Om het zootje ongeregeld wat bij te sturen en al te grote calamiteiten in te dammen was er een groot blik social workers opengetrokken, waarvan de meesten het na korte weer voor gezien hielden. Te ‘politiseren’ viel er weinig en menig werker kwam zelfs niet door de ‘groentijd’. Deze werd door de bewoners vakkundig geregisseerd om het kaf van het koren te scheiden. Een indrukkende combinatie van afschrikkende verhalen over moord en doodslag, gecombineerd met het slopen van je fiets, een deurklink onder 220 volt of een nat pak halen in het kanaal, bracht de eerste selectie teweeg onder idealistische professionals die werden losgelaten op de buurt. Werkers die bleven werden vervolgens zoveel mogelijk ingezet om ‘dingen te regelen’. Ze werden beschouwd als een soort rariteitenkabinet, dat bij tijd en wijle nuttig kon zijn om een uitkering te versieren of een ontlastende verklaring af te leggen bij een rechtszaak. Alleen een paar ‘witte raven’ wisten het verschil te maken en werden door bewoners in hun hart gesloten. Als onderzoeker met grote belangstelling voor de leefwereld van bewoners aan de onderkant van de samenleving, was ik welkom in menig gezin. Zo ook bij familie M.

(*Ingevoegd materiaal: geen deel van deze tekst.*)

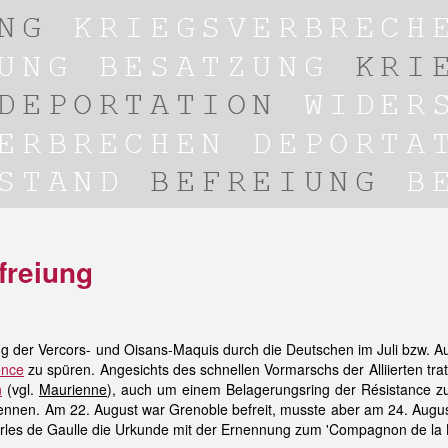
freiung
ng der Vercors- und Oisans-Maquis durch die Deutschen im Juli bzw. 
ence
zu spüren. Angesichts des schnellen Vormarschs der Alliierten tra
n
(vgl.
Maurienne
), auch um einem Belagerungsring der Résistance z
ennen. Am 22. August war Grenoble befreit, musste aber am 24. Augus
es de Gaulle die Urkunde mit der Ernennung zum 'Compagnon de la Li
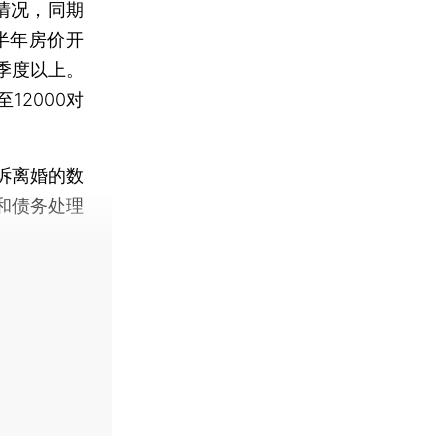
情况，同期
半年房价开
季度以上。
12000对
诉离婚的数
和债务处理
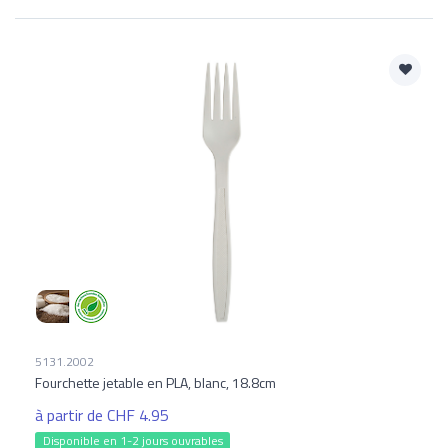
5131.2002
Fourchette jetable en PLA, blanc, 18.8cm
à partir de CHF 4.95
Disponible en 1-2 jours ouvrables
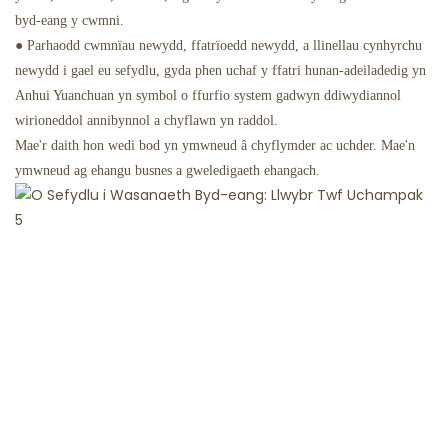
byd-eang y cwmni.
● Parhaodd cwmnïau newydd, ffatrïoedd newydd, a llinellau cynhyrchu
newydd i gael eu sefydlu, gyda phen uchaf y ffatri hunan-adeiladedig yn
Anhui Yuanchuan yn symbol o ffurfio system gadwyn ddiwydiannol
wirioneddol annibynnol a chyflawn yn raddol.
Mae'r daith hon wedi bod yn ymwneud â chyflymder ac uchder. Mae'n
ymwneud ag ehangu busnes a gweledigaeth ehangach.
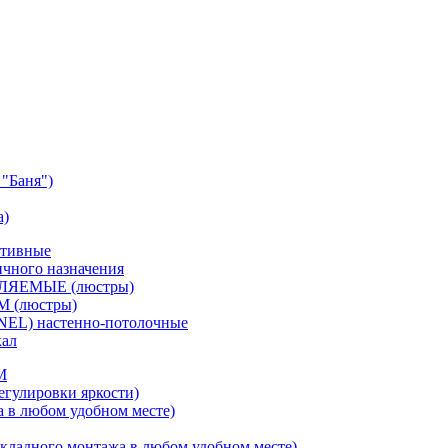
"Баня")
а)
ативные
чного назначения
ВЛЯЕМЫЕ (люстры)
М (люстры)
NEL) настенно-потолочные
кал
M
егулировки яркости)
а в любом удобном месте)
кладного монтажа в любом удобном месте)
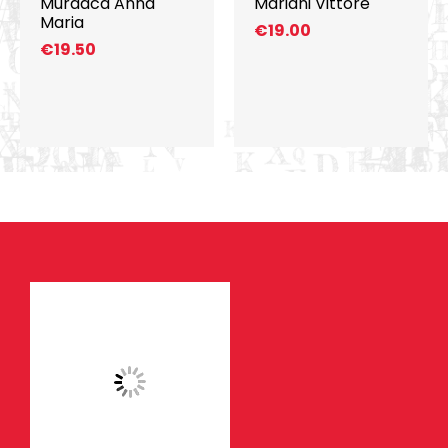
Murdaca Anna
Mariani Vittore
Maria
€
19.00
€
19.50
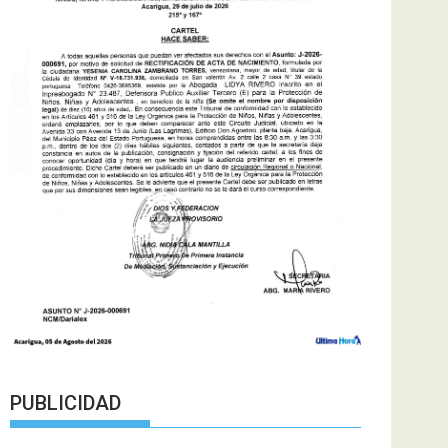
PUBLICIDAD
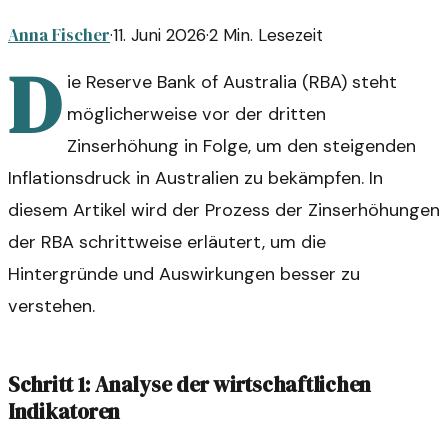
Anna Fischer
·
11. Juni 2026
·
2
Min. Lesezeit
D
ie Reserve Bank of Australia (RBA) steht
möglicherweise vor der dritten
Zinserhöhung in Folge, um den steigenden
Inflationsdruck in Australien zu bekämpfen. In
diesem Artikel wird der Prozess der Zinserhöhungen
der RBA schrittweise erläutert, um die
Hintergründe und Auswirkungen besser zu
verstehen.
Schritt 1: Analyse der wirtschaftlichen
Indikatoren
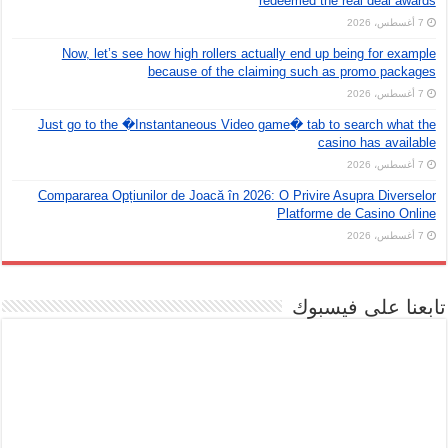
redeemed the real deal awards
7 أغسطس، 2026
Now, let’s see how high rollers actually end up being for example
because of the claiming such as promo packages
7 أغسطس، 2026
Just go to the �Instantaneous Video game� tab to search what the
casino has available
7 أغسطس، 2026
Compararea Opțiunilor de Joacă în 2026: O Privire Asupra Diverselor
Platforme de Casino Online
7 أغسطس، 2026
تابعنا على فيسبوك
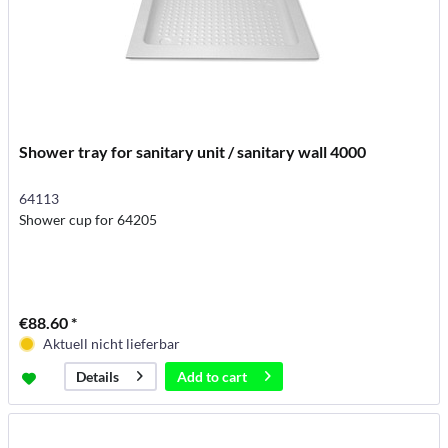
Shower tray for sanitary unit / sanitary wall 4000
64113
Shower cup for 64205
€88.60 *
Aktuell nicht lieferbar
Add to
cart
Details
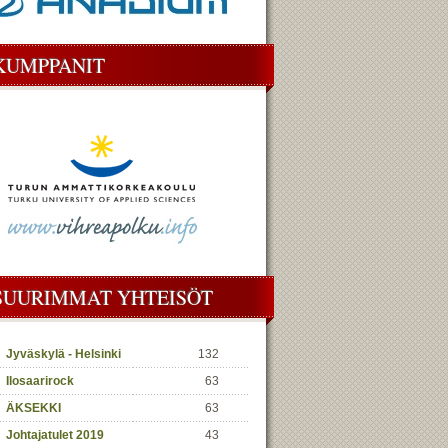
KUMPPANIT
SUURIMMAT YHTEISÖT
Jyväskylä - Helsinki
132
Ilosaarirock
63
ÄKSEKKI
63
Johtajatulet 2019
43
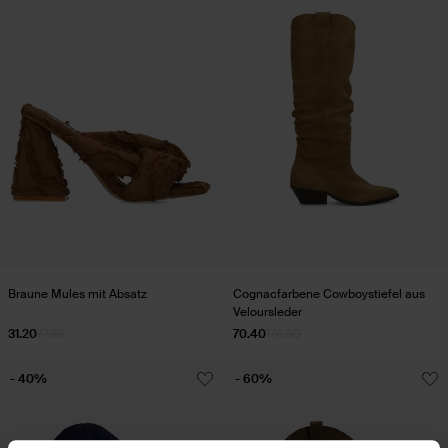
Braune Mules mit Absatz
Cognacfarbene Cowboystiefel aus
Veloursleder
31.20
77.98
70.40
176.00
- 40%
- 60%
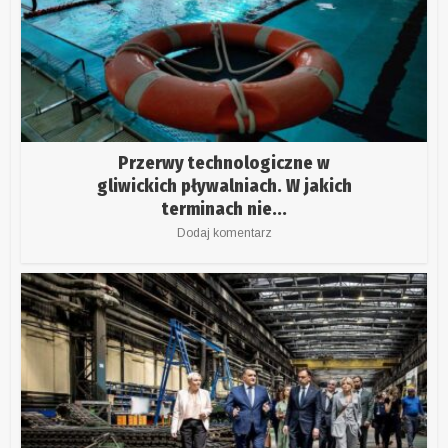
Przerwy technologiczne w
gliwickich pływalniach. W jakich
terminach nie...
Dodaj komentarz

Daar kreeg ik een aanschouwelijk college over dagelijks overleven en de bijdrage die het Maatschappelijk werk daarbij kon leveren. Maar niet zonder eerst zelf ‘gepeopeld ’te worden door zoon Japie, die bij mijn eerste bezoek de kleine overvolle huiskamer binnen kwam stormen en zijn honkbalknuppel vervaarlijk in mijn richting zwaaide onder het uitroepen van “Ik sla ze dood….ik sla ze dood….die muggen”. Tandenloze Pa M., rolde van het lachten van zijn stoel, gooide zijn ochtend pilsje om en kreeg vervolgens een zware astmatische aanval. Mij werd op het hart gedrukt niet te veel aandacht aan de man te besteden omdat hij ‘niet helemaal helder ’was.
Hulpvragen
Moeder M. fungeerde als kapitein op een wankel schip, dat zij met kunst en vliegwerk in de vaart hield. Daarbij geholpen door een compleet bataljon van maatschappelijk werkers. Bij gebrek aan onderling contact tussen alle gezindten had moeder M. alle instellingen in de stad benaderd. Buurtmaatschappelijke, Algemene, Humanitaire, Katholieke, Protestantse, en Joodse maatschappelijk werkers liepen er de deur plat. Zij luisterden geduldig naar de litanie van huiselijke en persoonlijke ellende, die steevast werd gevolgd door een dringend verzoek om nieuwe huisraad. Zoon Japie, die in intelligentie met zijn vader kon wedijveren, had immers een dure hobby. Elektrische apparatuur had zijn speciale belangstelling. Deze werd steevast gedemonteerd om te zien ‘hoe alles werkte’, maar kon vervolgens niet meer in mekaar gezet worden. De resultaten van deze liefhebberij stonden in de vorm van meerdere TV toestellen in de achtertuin te verpieteren. Ook huisraad moest er bij tijd en wijle aan geloven.
Dan werd het weer tijd voor een afspraak met het Maatschappelijk werk. Tot op een ochtend twee professionals elkaar in de voortuin van Moeder M. troffen.
Dochter D., tippelde als prostitué en werd op een avond door een adjunct manager sociale dienst van het districtskantoor in zijn auto uitgenodigd. De volgende morgen belde moeder hem op met de vraag of hij genoten had van zijn buitenechtelijke escapade. Om vervolgens het verlanglijstje te dicteren van huisraad die dringend aan vervanging toe was, inclusief een grootbeeld televisie voor zoon Japie. Binnen twee weken was de woning geheel gepimpt. Van enige gêne was geen sprake. Zo werden de zaken geregeld aan de onderkant, want als je ‘asociaal’ was dan diende je daar ook naar te gedragen.